◆ Task description ◆
Go to the line that contains "Locate an element" in the records below and repeat it, and each line after it, exactly through the end, omitting pictures.

◆ Working data ◆
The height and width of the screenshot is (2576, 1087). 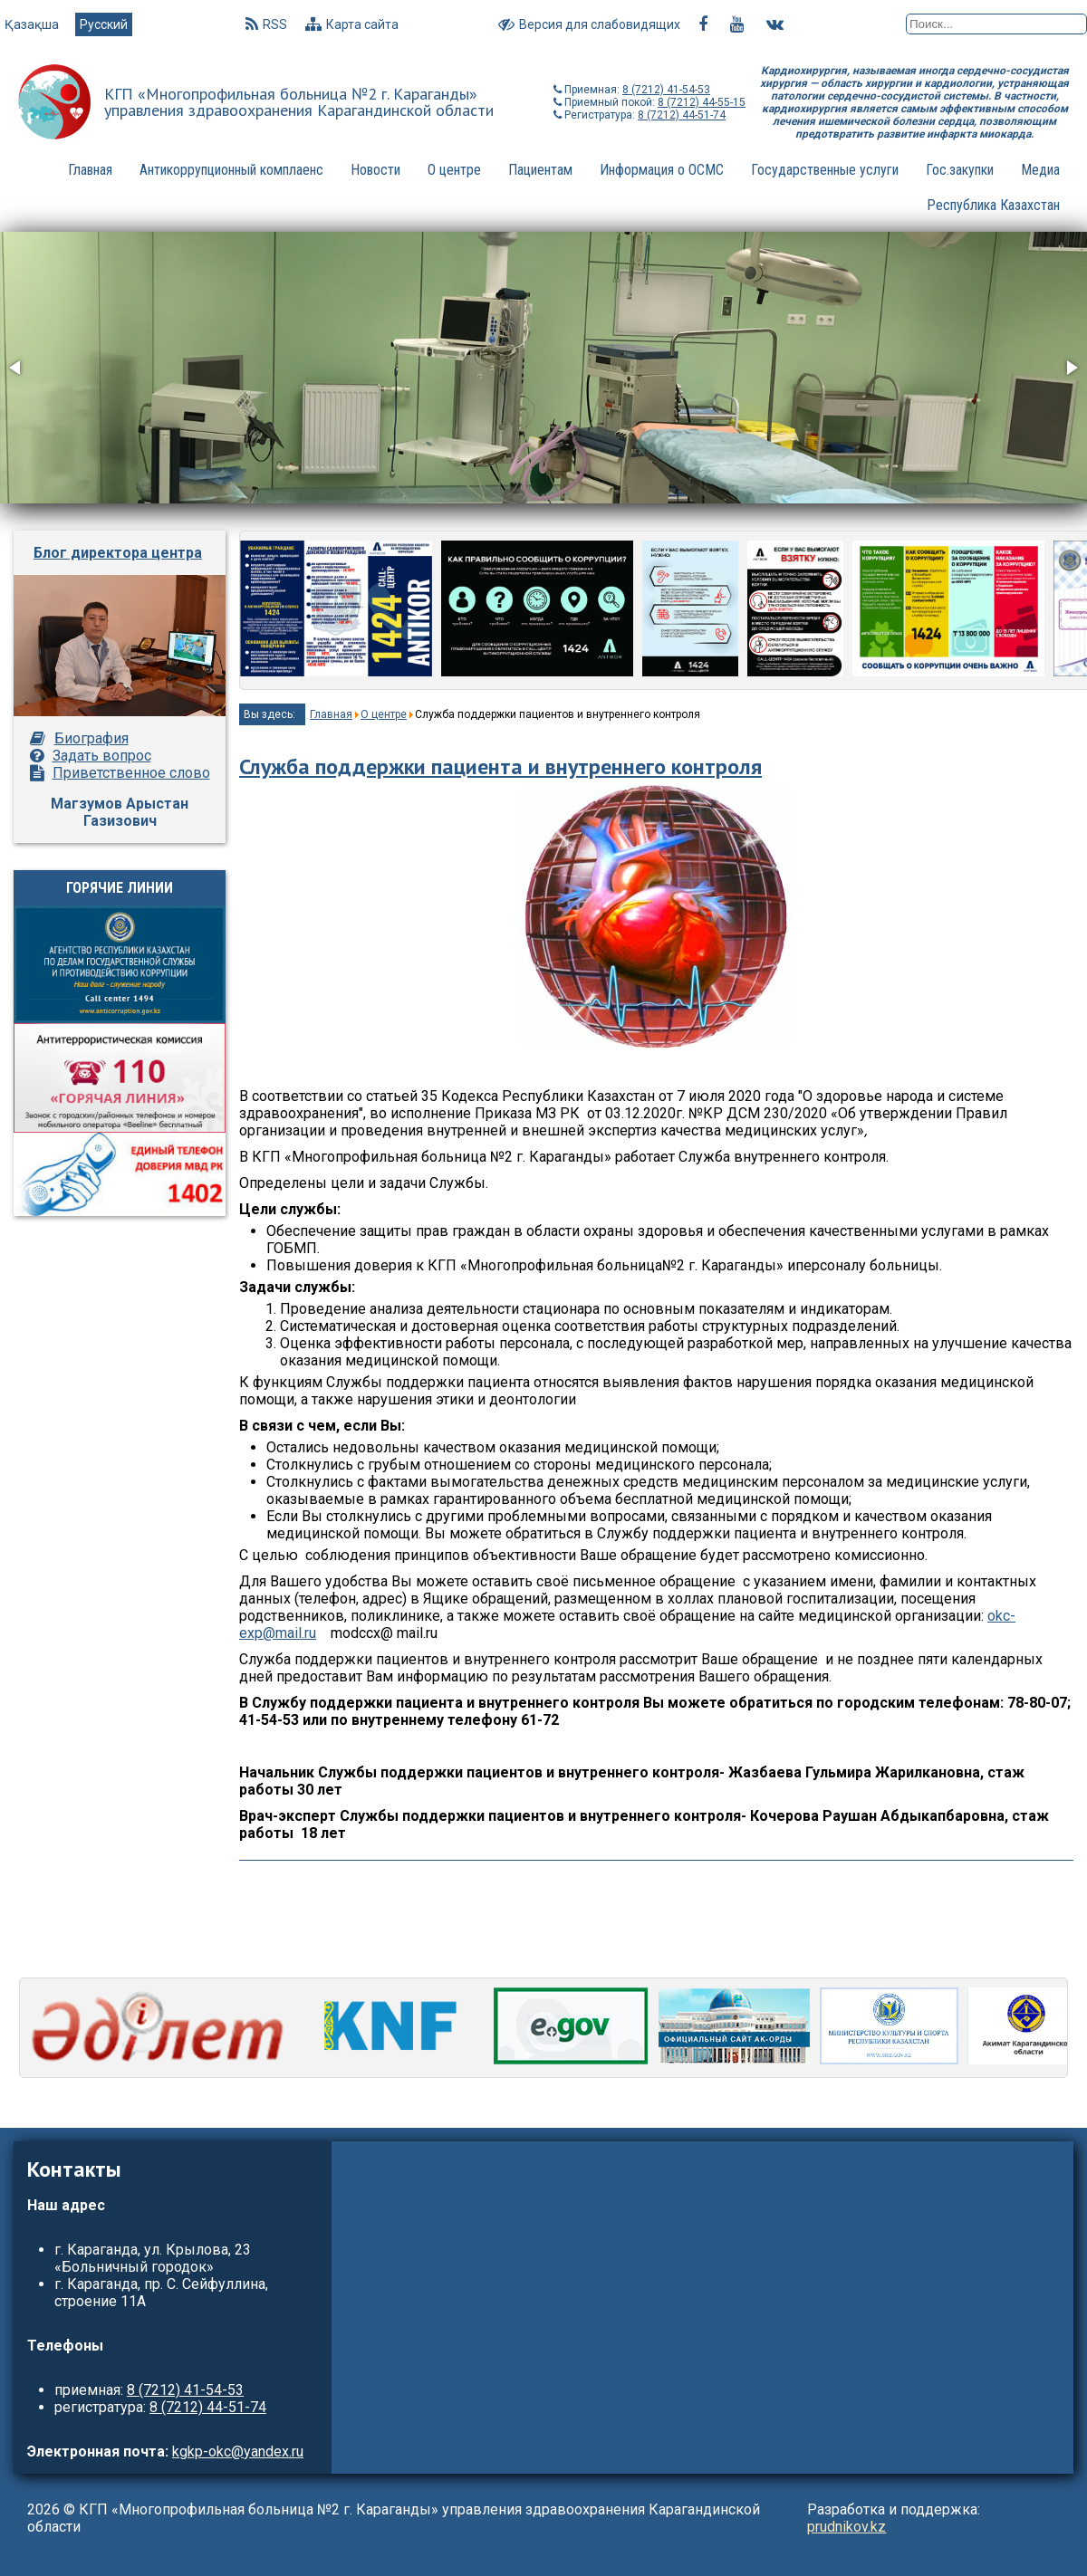 What do you see at coordinates (960, 169) in the screenshot?
I see `Гос.закупки` at bounding box center [960, 169].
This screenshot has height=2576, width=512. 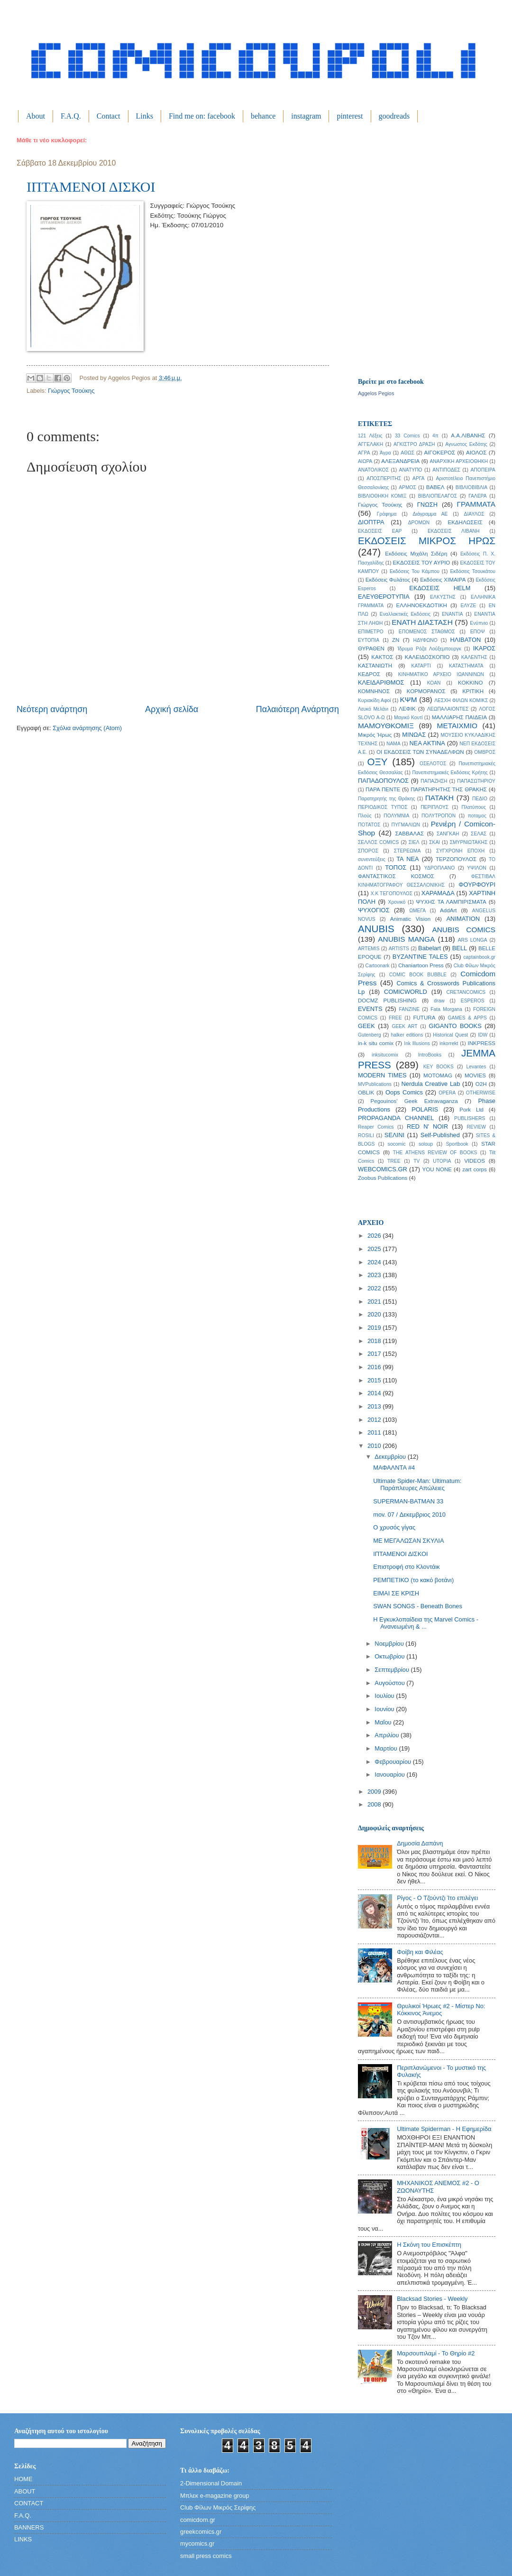 What do you see at coordinates (393, 1161) in the screenshot?
I see `TREE` at bounding box center [393, 1161].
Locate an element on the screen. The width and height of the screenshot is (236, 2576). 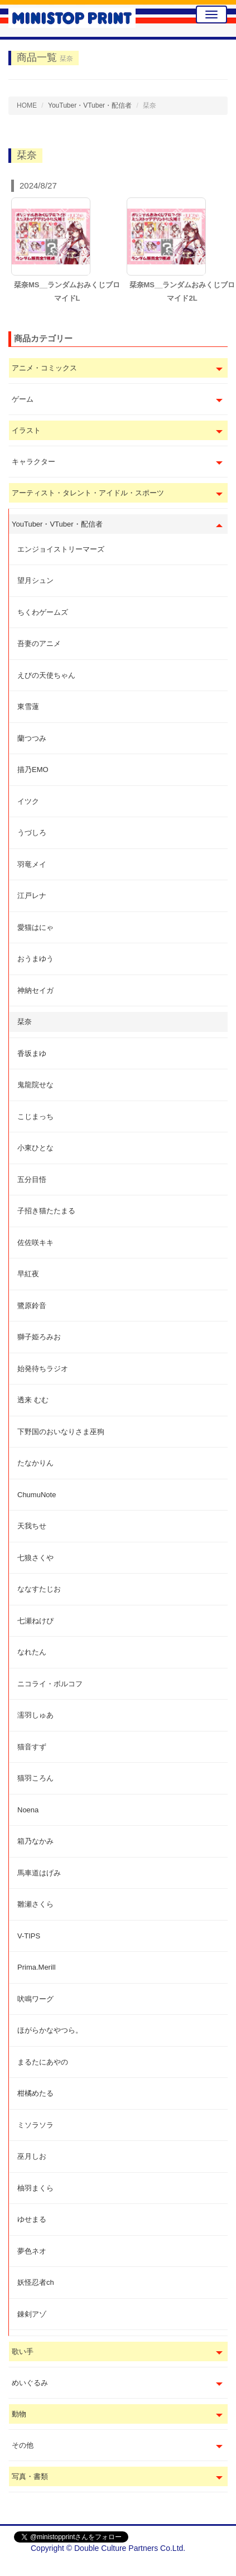
濡羽しゅあ is located at coordinates (35, 1715).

◆ Response to this task ◆
Locate an element on the screen. The width and height of the screenshot is (236, 2576). 
濡羽しゅあ is located at coordinates (35, 1715).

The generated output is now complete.